"""

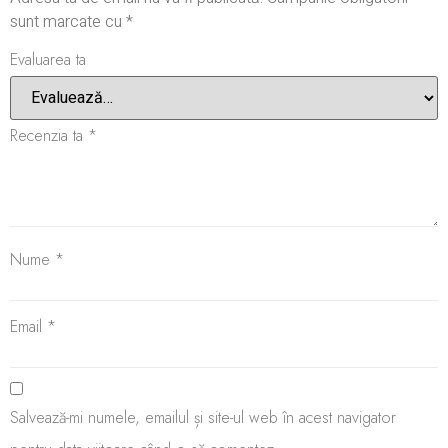
sunt marcate cu
*
Evaluarea ta
Recenzia ta
*
Nume
*
Email
*
Salvează-mi numele, emailul și site-ul web în acest navigator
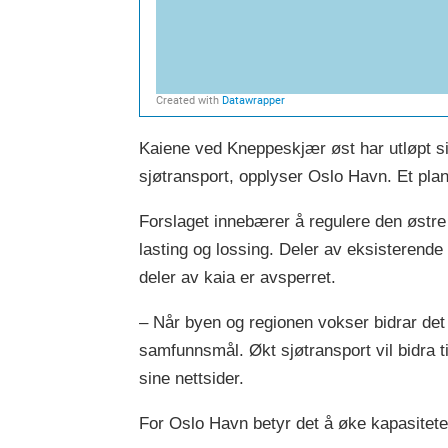
Kaiene ved Kneppeskjær øst har utløpt sin
sjøtransport, opplyser Oslo Havn. Et planf
Forslaget innebærer å regulere den østre
lasting og lossing. Deler av eksisterende 
deler av kaia er avsperret.
– Når byen og regionen vokser bidrar det t
samfunnsmål. Økt sjøtransport vil bidra t
sine nettsider.
For Oslo Havn betyr det å øke kapasiteten 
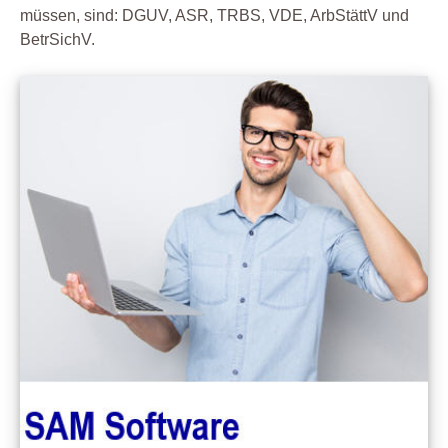
müssen, sind: DGUV, ASR, TRBS, VDE, ArbStättV und
BetrSichV.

"""

◆ **ABOUT THIS EXERCISE**:
Search the data for the string "sjøtransport" and copy out every line where it is found.

◆ **RESULT OF THE EXERCISE**:
sjøtransport, opplyser Oslo Havn. Et planf
samfunnsmål. Økt sjøtransport vil bidra t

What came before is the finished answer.